Member of the Idaho Senate from District 21
- In office December 1, 1988 – December 1, 1992
- Preceded by: Jim Risch
- Succeeded by: John Peavey

Personal details
- Born: June 7, 1948 (age 78) Keosauqua, Iowa
- Party: Democratic
- Spouse: Sharon
- Education: United States Air Force Academy (B.S. 1970), University of Idaho (J.D. 1979)
- Profession: Attorney

= Mike Burkett (politician) =

American politician from Idaho

F. Michael Burkett Jr. (born June 7, 1948) is an American attorney and Democratic politician from Idaho.

A 1970 graduate of the United States Air Force Academy, Burkett served in the U.S. Air Force and then earned his Juris Doctor degree from the University of Idaho College of Law in 1979. He is currently a partner with Huntley Park, LLP in Boise.

Burkett first won election to the Idaho Legislature in 1988 by defeating Republican Senate President Pro Tempore Jim Risch in one of the state's most significant political upsets that year.
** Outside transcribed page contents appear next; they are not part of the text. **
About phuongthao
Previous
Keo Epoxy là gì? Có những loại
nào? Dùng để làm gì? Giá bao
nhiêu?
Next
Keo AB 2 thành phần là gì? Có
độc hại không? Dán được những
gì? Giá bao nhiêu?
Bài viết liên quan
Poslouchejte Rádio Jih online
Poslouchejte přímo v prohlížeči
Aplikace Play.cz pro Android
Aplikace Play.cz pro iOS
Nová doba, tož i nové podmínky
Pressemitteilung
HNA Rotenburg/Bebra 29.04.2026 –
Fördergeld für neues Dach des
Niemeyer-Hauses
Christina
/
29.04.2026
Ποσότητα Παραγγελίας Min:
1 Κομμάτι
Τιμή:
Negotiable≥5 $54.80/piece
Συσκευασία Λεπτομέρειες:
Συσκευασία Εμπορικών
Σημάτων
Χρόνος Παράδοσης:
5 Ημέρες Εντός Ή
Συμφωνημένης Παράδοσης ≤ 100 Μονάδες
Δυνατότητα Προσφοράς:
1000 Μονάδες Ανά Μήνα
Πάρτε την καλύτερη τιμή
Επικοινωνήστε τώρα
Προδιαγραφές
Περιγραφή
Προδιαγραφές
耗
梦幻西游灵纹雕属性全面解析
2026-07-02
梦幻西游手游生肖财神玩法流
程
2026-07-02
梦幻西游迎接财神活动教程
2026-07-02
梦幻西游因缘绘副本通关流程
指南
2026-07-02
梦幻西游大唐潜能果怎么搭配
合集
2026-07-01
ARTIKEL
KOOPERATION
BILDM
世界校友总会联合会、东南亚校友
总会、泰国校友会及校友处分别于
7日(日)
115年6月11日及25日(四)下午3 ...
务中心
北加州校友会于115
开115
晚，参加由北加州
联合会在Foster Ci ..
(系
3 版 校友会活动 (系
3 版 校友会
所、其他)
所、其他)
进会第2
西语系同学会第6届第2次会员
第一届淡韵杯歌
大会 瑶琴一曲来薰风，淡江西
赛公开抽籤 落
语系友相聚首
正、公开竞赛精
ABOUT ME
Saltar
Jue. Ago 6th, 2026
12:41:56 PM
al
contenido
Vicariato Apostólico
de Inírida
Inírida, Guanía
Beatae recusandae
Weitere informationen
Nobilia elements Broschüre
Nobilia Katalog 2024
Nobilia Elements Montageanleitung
He served in the state senate from 1989 to 1992.

In 1994, Burkett was an unsuccessful candidate for attorney general, losing to Republican nominee Alan G. Lance in the general election in November.

In 2002, Burkett was reelected to the state senate from District 19, which includes the North End neighborhood of Boise. The district is one of only a few in the state which routinely votes for Democrats over Republicans.

Burkett was not a candidate for reelection in 2008, and was succeeded by Democratic legislator Nicole LeFavour.